- _What is needed_
The answer is a stretch of the material below, returned exactly: the line containing "compromiso de apoyar a los juarenses.", the line containing "valioso capital humano.", and all lines between.
────────────────
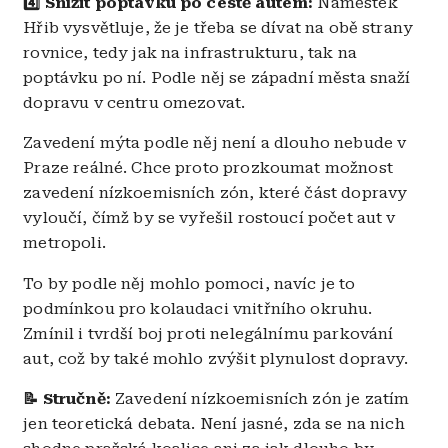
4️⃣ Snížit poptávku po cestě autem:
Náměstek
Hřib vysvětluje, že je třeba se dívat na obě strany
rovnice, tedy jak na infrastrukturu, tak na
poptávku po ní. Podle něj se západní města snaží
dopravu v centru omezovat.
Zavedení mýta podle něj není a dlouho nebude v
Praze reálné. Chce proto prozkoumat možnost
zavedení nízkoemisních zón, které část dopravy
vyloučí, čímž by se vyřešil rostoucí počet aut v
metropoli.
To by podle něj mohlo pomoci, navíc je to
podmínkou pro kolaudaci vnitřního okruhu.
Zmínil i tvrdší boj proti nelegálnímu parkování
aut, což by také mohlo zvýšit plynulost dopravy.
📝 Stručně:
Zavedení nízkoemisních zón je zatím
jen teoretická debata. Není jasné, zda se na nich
────────────────
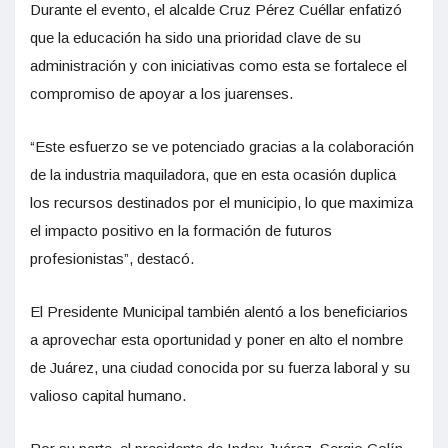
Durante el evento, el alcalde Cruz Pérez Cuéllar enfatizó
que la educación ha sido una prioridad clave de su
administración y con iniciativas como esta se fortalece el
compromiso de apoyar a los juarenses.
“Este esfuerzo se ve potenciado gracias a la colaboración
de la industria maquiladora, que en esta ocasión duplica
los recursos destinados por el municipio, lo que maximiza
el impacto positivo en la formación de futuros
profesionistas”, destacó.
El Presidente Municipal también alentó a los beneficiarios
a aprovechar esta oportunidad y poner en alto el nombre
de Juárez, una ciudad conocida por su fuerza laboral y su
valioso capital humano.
────────────────
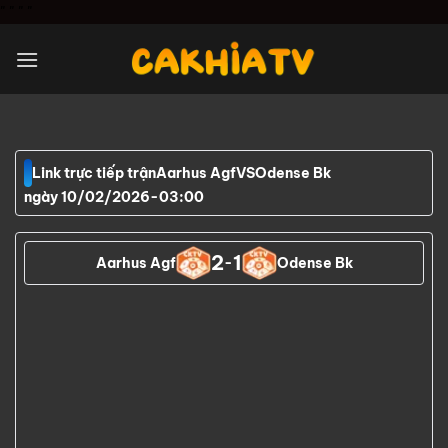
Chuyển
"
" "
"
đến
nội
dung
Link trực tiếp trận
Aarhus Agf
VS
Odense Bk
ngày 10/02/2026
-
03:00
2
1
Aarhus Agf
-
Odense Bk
────────────────
- _Answer box_
compromiso de apoyar a los juarenses.
“Este esfuerzo se ve potenciado gracias a la colaboración
de la industria maquiladora, que en esta ocasión duplica
los recursos destinados por el municipio, lo que maximiza
el impacto positivo en la formación de futuros
profesionistas”, destacó.
El Presidente Municipal también alentó a los beneficiarios
a aprovechar esta oportunidad y poner en alto el nombre
de Juárez, una ciudad conocida por su fuerza laboral y su
valioso capital humano.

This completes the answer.